URLs¶

Introduction¶

The function clean_url() cleans a DataFrame column containing urls, and extracts the important parameters including cleaned path, queries, scheme, etc. The function validate_url() validates either a single url or a column of urls, returning True if the value is valid, and False otherwise.

clean_url() extracts the important features of the url and creates an additional column containing key value pairs of the parameters. It extracts the following features:

scheme (string)
host (string)
cleaned path (string)
queries (key-value pairs)

Remove authentication tokens: Sometimes we would like to remove certain sensitive information which is usually contained in a url for e.g. access_tokens, user information, etc. clean_url() provides us with an option to remove this information with the remove_auth parameter. The usage of all parameters is explained in depth in the sections below.

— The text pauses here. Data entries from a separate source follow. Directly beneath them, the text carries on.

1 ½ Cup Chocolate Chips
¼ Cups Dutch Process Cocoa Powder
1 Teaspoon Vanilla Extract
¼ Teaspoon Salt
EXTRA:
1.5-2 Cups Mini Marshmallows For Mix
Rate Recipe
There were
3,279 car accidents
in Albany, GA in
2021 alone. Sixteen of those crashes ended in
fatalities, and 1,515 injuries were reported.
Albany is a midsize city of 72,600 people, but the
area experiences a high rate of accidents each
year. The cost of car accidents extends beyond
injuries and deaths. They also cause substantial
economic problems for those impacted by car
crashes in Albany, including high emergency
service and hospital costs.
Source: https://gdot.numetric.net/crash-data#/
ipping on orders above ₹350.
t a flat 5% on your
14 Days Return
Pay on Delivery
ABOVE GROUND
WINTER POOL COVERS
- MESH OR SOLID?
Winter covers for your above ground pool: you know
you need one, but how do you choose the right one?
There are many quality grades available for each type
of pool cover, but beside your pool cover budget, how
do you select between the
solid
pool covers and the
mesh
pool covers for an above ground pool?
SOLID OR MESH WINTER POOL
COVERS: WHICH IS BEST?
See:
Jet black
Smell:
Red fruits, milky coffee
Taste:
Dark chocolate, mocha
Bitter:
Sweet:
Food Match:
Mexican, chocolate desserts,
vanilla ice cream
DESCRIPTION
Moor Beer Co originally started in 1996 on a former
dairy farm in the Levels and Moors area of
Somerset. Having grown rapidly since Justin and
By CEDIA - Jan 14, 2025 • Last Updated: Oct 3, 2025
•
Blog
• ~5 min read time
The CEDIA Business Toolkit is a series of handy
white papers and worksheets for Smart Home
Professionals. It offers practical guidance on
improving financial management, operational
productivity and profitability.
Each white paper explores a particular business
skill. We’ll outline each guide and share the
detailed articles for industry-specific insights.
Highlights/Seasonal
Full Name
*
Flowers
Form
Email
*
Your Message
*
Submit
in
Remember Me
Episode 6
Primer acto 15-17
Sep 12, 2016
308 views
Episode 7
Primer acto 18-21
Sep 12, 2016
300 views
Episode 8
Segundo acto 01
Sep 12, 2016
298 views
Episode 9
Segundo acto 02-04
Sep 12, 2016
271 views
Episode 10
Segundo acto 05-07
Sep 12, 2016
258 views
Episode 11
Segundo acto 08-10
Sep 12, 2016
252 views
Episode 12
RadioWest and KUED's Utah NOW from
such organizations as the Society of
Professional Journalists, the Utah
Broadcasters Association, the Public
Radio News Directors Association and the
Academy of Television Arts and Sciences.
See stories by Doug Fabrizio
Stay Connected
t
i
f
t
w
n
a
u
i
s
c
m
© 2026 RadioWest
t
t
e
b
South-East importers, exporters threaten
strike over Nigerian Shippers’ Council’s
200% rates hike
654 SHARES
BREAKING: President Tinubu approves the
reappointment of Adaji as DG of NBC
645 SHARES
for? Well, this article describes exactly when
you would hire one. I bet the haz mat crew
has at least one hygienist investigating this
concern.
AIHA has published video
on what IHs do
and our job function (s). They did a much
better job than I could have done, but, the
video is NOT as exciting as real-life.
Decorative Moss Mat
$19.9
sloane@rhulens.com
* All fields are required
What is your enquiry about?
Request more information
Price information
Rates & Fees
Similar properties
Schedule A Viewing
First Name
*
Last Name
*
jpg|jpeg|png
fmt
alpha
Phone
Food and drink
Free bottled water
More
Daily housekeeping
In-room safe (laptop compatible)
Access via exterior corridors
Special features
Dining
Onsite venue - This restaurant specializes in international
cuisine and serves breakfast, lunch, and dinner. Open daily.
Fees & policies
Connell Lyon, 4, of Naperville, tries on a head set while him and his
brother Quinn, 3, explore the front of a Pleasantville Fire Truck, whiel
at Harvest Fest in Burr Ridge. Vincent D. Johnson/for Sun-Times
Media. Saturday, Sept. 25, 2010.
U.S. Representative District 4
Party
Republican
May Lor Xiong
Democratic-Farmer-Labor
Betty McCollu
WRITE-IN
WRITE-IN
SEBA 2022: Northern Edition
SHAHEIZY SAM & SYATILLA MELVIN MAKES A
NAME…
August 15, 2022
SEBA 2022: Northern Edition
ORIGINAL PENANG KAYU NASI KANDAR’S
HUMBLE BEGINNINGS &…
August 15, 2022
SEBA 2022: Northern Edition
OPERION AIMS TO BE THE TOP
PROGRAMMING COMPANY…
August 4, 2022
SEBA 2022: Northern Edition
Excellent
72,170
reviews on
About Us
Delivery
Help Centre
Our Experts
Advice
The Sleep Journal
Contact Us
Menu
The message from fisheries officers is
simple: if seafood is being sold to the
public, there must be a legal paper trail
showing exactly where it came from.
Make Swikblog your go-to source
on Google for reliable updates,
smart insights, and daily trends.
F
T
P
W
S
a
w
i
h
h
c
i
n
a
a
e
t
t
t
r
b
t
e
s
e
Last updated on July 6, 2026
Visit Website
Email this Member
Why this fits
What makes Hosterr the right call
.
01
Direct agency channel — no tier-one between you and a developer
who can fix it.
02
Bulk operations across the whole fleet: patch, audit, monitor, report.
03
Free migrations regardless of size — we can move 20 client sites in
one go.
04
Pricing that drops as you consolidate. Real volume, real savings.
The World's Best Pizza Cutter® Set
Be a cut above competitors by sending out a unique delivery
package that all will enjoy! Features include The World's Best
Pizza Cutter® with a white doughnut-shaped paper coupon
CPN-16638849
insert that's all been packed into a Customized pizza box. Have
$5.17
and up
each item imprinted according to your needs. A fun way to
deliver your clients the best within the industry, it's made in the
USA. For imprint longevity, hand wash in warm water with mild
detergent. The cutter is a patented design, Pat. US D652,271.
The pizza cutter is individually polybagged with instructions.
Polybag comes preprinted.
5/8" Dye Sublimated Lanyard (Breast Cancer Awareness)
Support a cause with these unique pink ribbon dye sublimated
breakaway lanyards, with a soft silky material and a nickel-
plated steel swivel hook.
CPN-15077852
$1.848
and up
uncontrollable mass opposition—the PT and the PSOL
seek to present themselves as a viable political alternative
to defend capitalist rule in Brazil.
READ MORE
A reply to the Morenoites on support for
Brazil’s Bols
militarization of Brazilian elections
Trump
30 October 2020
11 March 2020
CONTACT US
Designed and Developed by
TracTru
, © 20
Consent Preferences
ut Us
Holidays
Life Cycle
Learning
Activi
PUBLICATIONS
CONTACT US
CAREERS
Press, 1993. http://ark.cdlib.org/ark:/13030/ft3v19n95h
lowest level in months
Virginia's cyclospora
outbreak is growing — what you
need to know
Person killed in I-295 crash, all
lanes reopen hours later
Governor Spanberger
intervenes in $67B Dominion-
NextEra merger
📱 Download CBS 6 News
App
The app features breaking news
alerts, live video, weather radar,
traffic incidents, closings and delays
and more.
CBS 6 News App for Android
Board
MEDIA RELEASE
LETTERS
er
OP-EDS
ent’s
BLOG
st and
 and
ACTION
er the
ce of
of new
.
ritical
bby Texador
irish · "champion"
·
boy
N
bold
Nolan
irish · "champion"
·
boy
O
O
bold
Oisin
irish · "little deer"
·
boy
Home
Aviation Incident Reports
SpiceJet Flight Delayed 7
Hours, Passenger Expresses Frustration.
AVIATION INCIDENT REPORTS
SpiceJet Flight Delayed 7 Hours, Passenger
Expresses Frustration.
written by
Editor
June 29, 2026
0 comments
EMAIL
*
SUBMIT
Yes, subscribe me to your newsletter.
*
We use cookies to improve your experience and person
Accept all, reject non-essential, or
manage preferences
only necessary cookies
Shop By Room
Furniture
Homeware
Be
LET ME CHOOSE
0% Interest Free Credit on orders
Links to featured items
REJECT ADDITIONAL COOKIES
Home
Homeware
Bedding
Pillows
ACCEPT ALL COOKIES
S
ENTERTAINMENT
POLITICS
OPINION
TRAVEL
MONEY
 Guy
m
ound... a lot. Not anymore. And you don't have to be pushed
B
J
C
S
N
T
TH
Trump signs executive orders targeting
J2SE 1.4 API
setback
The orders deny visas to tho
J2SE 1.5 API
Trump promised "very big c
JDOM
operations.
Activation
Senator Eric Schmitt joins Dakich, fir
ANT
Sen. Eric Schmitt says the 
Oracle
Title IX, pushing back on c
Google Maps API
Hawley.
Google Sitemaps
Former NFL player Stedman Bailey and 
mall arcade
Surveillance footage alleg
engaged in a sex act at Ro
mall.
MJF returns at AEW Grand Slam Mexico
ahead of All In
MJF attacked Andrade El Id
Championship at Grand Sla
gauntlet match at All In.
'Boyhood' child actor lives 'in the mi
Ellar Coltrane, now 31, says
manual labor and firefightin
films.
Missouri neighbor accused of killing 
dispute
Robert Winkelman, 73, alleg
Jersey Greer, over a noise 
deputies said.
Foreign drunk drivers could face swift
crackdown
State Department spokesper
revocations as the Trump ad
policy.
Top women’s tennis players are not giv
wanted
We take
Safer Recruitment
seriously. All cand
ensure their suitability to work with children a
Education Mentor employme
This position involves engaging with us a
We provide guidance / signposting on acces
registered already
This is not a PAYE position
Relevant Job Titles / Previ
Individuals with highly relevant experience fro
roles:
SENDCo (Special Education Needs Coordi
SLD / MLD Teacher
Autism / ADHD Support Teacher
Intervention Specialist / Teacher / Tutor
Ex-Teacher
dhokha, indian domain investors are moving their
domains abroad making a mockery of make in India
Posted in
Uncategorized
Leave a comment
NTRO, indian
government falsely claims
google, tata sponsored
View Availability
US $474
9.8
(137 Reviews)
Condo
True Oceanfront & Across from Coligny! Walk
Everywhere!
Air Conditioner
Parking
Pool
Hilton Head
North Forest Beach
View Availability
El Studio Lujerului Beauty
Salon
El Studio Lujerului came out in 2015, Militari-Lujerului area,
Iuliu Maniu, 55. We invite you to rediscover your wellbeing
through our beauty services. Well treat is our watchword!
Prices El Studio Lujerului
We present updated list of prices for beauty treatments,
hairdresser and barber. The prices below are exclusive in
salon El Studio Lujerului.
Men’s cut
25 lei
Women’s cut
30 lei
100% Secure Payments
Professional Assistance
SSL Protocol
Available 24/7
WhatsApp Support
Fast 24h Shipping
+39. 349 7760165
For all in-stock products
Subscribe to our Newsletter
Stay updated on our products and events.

Invalid parsing is handled with the errors parameter:

“coerce” (default): invalid parsing will be set to NaN
“ignore”: invalid parsing will return the input
“raise”: invalid parsing will raise an exception

After cleaning, a report is printed that provides the following information:

How many values were cleaned (the value must have been transformed).
How many values could not be parsed.
A summary of the cleaned data: how many values are in the correct format, and how many values are NaN.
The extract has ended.